Machine Learning 3

Clustering

I. Defining Clusters

A cluster is a group of similar examples. Define cluster $k$ by a prototype $\mu_k$. $r_{nk}$ is an indicator variable, $r_{nk} \in$ {0, 1}, 1 means example $n$ is in cluster $k$; 0 means example $n$ is not in cluster $k$. The restriction is that every example must be in one cluster, $r$ is going to be a matrix where the rows of the matrix are going to sum to 1.

Compute the average of all the examples in that cluster. For every example, if it is in the cluster (i.e. $r_{nk}=1$), sum it and divide by the number of examples in that cluster.

\[\mu_k = \frac{1}{\sum^N_{n=1}r_{nk}}\sum^N_{n=1}r_{nk}\mathbf{x}_n\]

II. Objective

Maximize the similarity of every cluster.

Distortion measure: for every example in that cluster, how far is that example from the mean of the cluster.

\[J = \sum^N_{n=1}\sum^K_{k=1}r_{nk}||\mathbf{x}_n-\mu_k||^2\]

There are two parameters: cluster means $\mu_k$ and the assignment of examples to clusters $r_{nk}$. We aim to select $\mu$ and $r$ such that they minimize $J$.

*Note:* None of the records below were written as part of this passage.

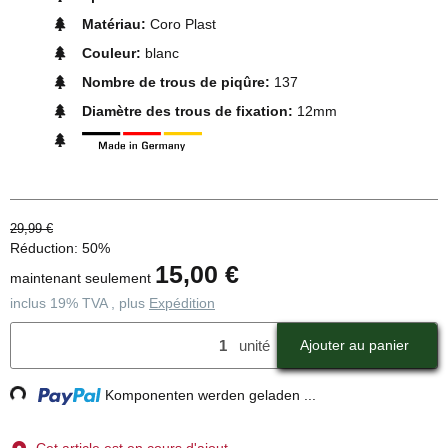
Matériau:
Coro Plast
Couleur:
blanc
Nombre de trous de piqûre:
137
Diamètre des trous de fixation:
12mm
29,99 €
Réduction:
50%
15,00 €
maintenant seulement
inclus 19% TVA , plus
Expédition
unité
Ajouter au panier
ding...
Komponenten werden geladen ...
Cet article est en cours d'ajout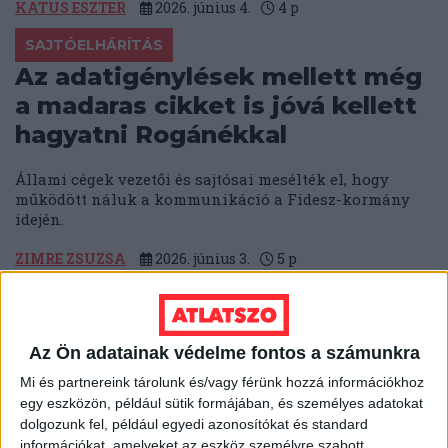
KATUS ESZTER
2026. június 4.
4
p
SAJTÓELHÁRÍTÁS
Az adatigénylések mellett még
a madaras cikket is jóvá kellett
hagyatni Rogánékkal
Állami cégek vezetői és sajtósai mesélték el, hogy
működött náluk a kommunikáció a Fidesz-kormány
idején.
ZIMRE ZSUZSA
2026. június 3.
5
p
MÉDIA
A TASZ, a 24.hu, a 444, a WMN
és a Nők Lapja Café újságírói
Az Ön adatainak védelme fontos a számunkra
kapták idén a Szegénységről
Mi és partnereink tárolunk és/vagy férünk hozzá információkhoz
egy eszközön, például sütik formájában, és személyes adatokat
méltósággal sajtódíjat
dolgozunk fel, például egyedi azonosítókat és standard
információkat, amelyeket az eszköz személyre szabott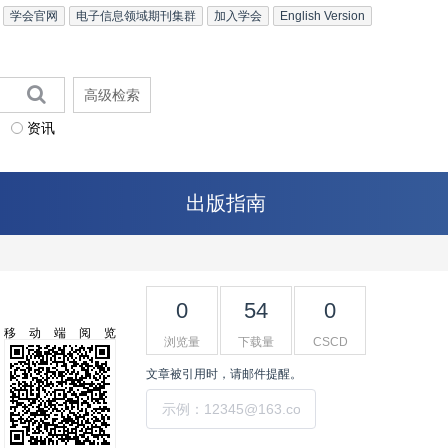
学会官网
电子信息领域期刊集群
加入学会
English Version
高级检索
资讯
出版指南
0
54
0
移动端阅览
浏览量
下载量
CSCD
文章被引用时，请邮件提醒。
提交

Learning procedure: each update reduces the value of $J$ (can’t be negative). Therefore it will converge. Note: $J$ is non-convex. Therefore, resulting value may not be the best. initial value matter! If I have a good initialization then I’m going to get a better solution. This is called k-means.

III. K-means

(1) Given data $\{(\mathbf{x}_i)\}^N_{i=1}, \mathbf{x}_i \in \Re ^N$.

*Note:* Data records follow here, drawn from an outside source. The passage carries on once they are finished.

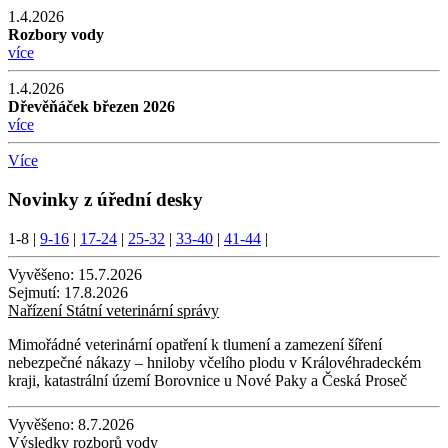
1.4.2026
Rozbory vody
více
1.4.2026
Dřevěňáček březen 2026
více
Více
Novinky z úřední desky
1-8
|
9-16
|
17-24
|
25-32
|
33-40
|
41-44
|
Vyvěšeno:
15.7.2026
Sejmutí:
17.8.2026
Nařízení Státní veterinární správy
Mimořádné veterinární opatření k tlumení a zamezení šíření
nebezpečné nákazy – hniloby včelího plodu v Královéhradeckém
kraji, katastrální území Borovnice u Nové Paky a Česká Proseč
Vyvěšeno:
8.7.2026
Výsledky rozborů vody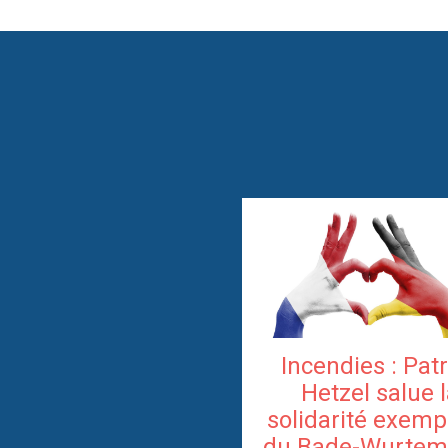
Incendies : Pat
Hetzel salue 
solidarité exemp
du Bade-Wurtem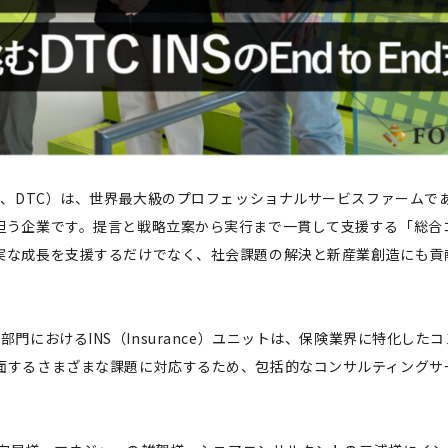
下、DTC）は、世界最大級のプロフェッショナルサービスファームで
担う企業です。提言と戦略立案から実行まで一貫して支援する「総合
実な成長を支援するだけでなく、社会課題の解決と新産業創造にも貢
surance）部門におけるINS（Insurance）ユニットは、保険業界に特化し
面するさまざまな課題に対応するため、包括的なコンサルティングサ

(2) Randomly initialize $\mu_k$.

(3) Iteratively update until convergence:

(3.1) assign every point to the closest $\mu_k$.

(3.2) recompute means $\mu_k$.

Limitations

You have to pick $k$, k-means (Minimize distortion $J$) doesn’t tell you what $k$ is.

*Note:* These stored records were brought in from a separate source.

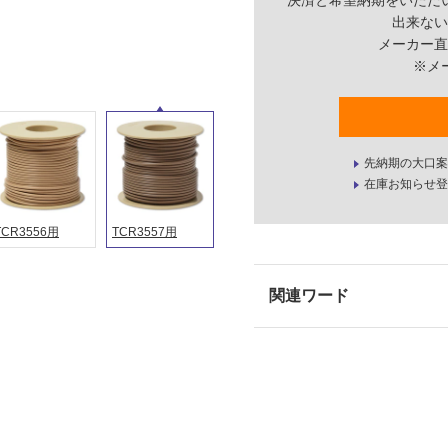
決済と希望納期をいただ
出来ない
メーカー直
※メ
先納期の大口案
在庫お知らせ登
TCR3556用
TCR3557用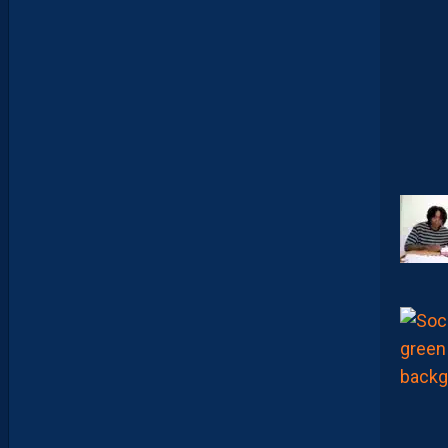
A
V
I
D
G
L
U
Z
M
A
N
D
E
L
’
A
F
T
E
R
F
O
O
T
.
L
E
S
R
E
P
L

Solution: Hierarchical clustering
highly sensitive to outliers.

Solution: k-medoids
Works poorly on non-convex clusters.

Solution: Spectral Clustering
Assumes spherical, equally likely clusters.

Solution: Spectral Clustering
Hard assignment of example to clusters.

Solution: Probabilistic clustering

IV. Components of clustering

Distance Measures

K-means is using Euclidean distance $d(x_i, x_j) = \sqrt{\sum^D_{d=1}(x_{i,d}-x_{j,d})^2}$. It is invariant to rotation and translation of features but not to scaling.

Loss Function

Caveat: Some clustering is convex but requires assumptions.

Evaluation

We cannot compare different clusterings by evaluating a loss function without labels. We need a small set of labeled examples to validate different clustering algorithms.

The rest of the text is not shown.